■ **WHAT TO DO**
Restate the records word for word. Include no pictures.

■ **Transcribed page contents**

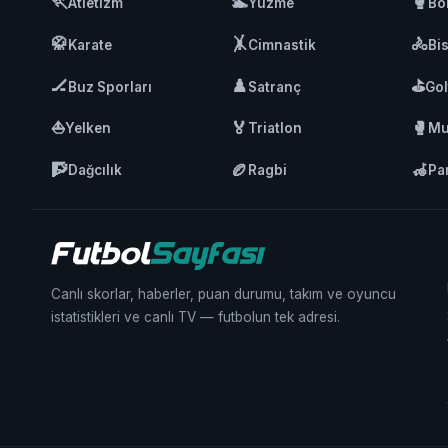
🏃
🏊
🥊
Atletizm
Yüzme
Bo
🥋
🤸
🚴
Karate
Cimnastik
Bis
🏒
♟️
⛳
Buz Sporları
Satranç
Gol
⛵
🏅
🥊
Yelken
Triatlon
Mu
🧗
🏉
🦽
Dağcılık
Ragbi
Pa
Canlı skorlar, haberler, puan durumu, takım ve oyuncu
istatistikleri ve canlı TV — futbolun tek adresi.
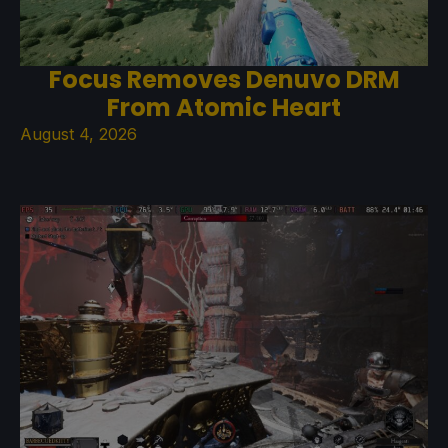
Focus Removes Denuvo DRM
From Atomic Heart
August 4, 2026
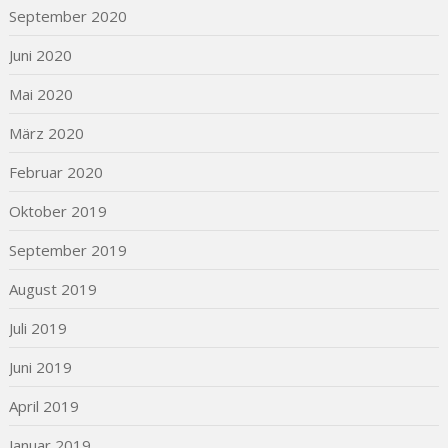
September 2020
Juni 2020
Mai 2020
März 2020
Februar 2020
Oktober 2019
September 2019
August 2019
Juli 2019
Juni 2019
April 2019
Januar 2019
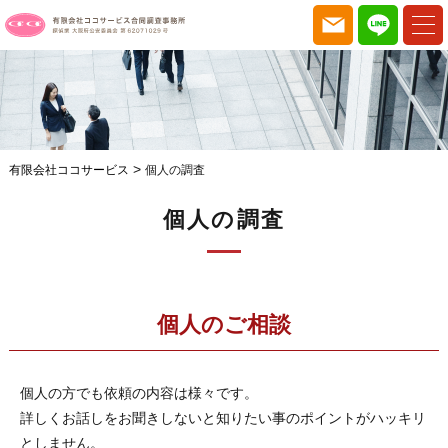
>
有限会社ココサービス
個人の調査
個人の調査
個人のご相談
個人の方でも依頼の内容は様々です。
詳しくお話しをお聞きしないと知りたい事のポイントがハッキリ
としません。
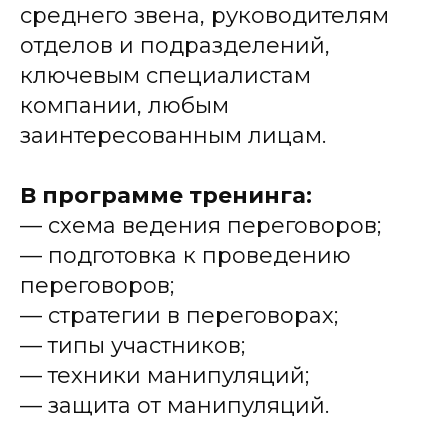
среднего звена, руководителям
отделов и подразделений,
ключевым специалистам
компании, любым
заинтересованным лицам.
В программе тренинга:
— схема ведения переговоров;
— подготовка к проведению
переговоров;
— стратегии в переговорах;
— типы участников;
— техники манипуляций;
— защита от манипуляций.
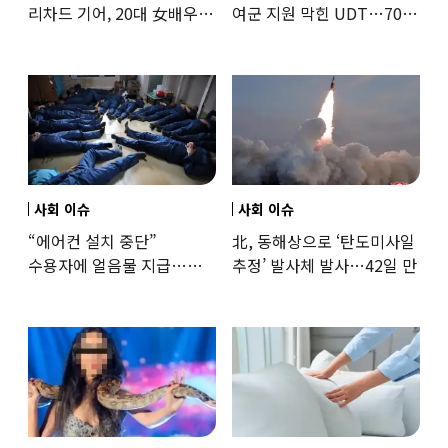
리차드 기어, 20대 女배우와
여군 지원 막힌 UDT…707
‘로맨스물’…“손녀뻘” 비난
출신 女유튜버, 직접
훈련해보
사회 이슈
사회 이슈
“에어컨 설치 중단”
北, 동해상으로 ‘탄도미사일
수용자에 얼음물 지급…
추정’ 발사체 발사…42일 만
37도까지 치솟은 교도소
상황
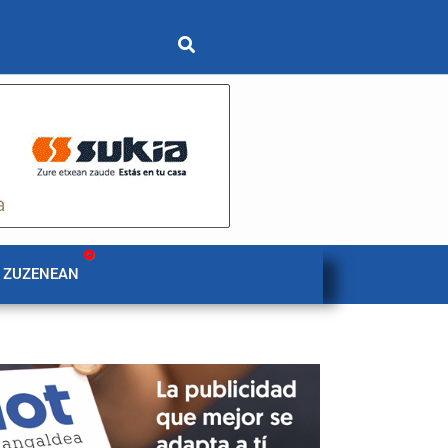
 ZUZENEAN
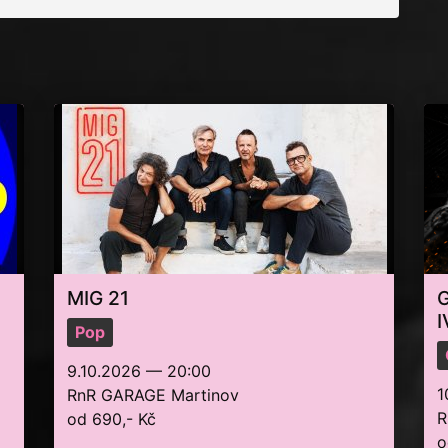
MIG 21
I
Pop
9.10.2026 — 20:00
1
RnR GARAGE Martinov
R
od 690,- Kč
o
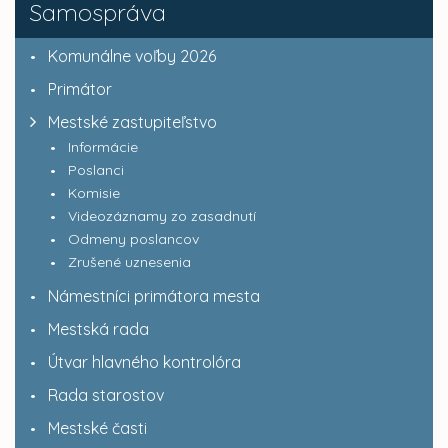
Samospráva
Komunálne voľby 2026
Primátor
Mestské zastupiteľstvo
Informácie
Poslanci
Komisie
Videozáznamy zo zasadnutí
Odmeny poslancov
Zrušené uznesenia
Námestníci primátora mesta
Mestská rada
Útvar hlavného kontrolóra
Rada starostov
Mestské časti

■ **REPLY**
🏃
🏊
🥊
Atletizm
Yüzme
Bo
🥋
🤸
🚴
Karate
Cimnastik
Bis
🏒
♟️
⛳
Buz Sporları
Satranç
Gol
⛵
🏅
🥊
Yelken
Triatlon
Mu
🧗
🏉
🦽
Dağcılık
Ragbi
Pa
Canlı skorlar, haberler, puan durumu, takım ve oyuncu
istatistikleri ve canlı TV — futbolun tek adresi.
Focus Removes Denuvo DRM
From Atomic Heart
August 4, 2026
September 2020
Juni 2020
Mai 2020
März 2020
Februar 2020
Oktober 2019
September 2019
August 2019
Juli 2019
Juni 2019
April 2019
Januar 2019
>
有限会社ココサービス
個人の調査
個人の調査
個人のご相談
個人の方でも依頼の内容は様々です。
詳しくお話しをお聞きしないと知りたい事のポイントがハッキリ
としません。
среднего звена, руководителям
отделов и подразделений,
ключевым специалистам
компании, любым
заинтересованным лицам.
В программе тренинга:
— схема ведения переговоров;
— подготовка к проведению
переговоров;
— стратегии в переговорах;
— типы участников;
— техники манипуляций;
— защита от манипуляций.
리차드 기어, 20대 女배우와
여군 지원 막힌 UDT…707
‘로맨스물’…“손녀뻘” 비난
출신 女유튜버, 직접
훈련해보
사회 이슈
사회 이슈
“에어컨 설치 중단”
北, 동해상으로 ‘탄도미사일
수용자에 얼음물 지급…
추정’ 발사체 발사…42일 만
37도까지 치솟은 교도소
상황
 ZUZENEAN
MIG 21
I
Pop
9.10.2026 — 20:00
1
RnR GARAGE Martinov
R
od 690,- Kč
o
Samospráva
Komunálne voľby 2026
Primátor
Mestské zastupiteľstvo
Informácie
Poslanci
Komisie
Videozáznamy zo zasadnutí
Odmeny poslancov
Zrušené uznesenia
Námestníci primátora mesta
Mestská rada
Útvar hlavného kontrolóra
Rada starostov
Mestské časti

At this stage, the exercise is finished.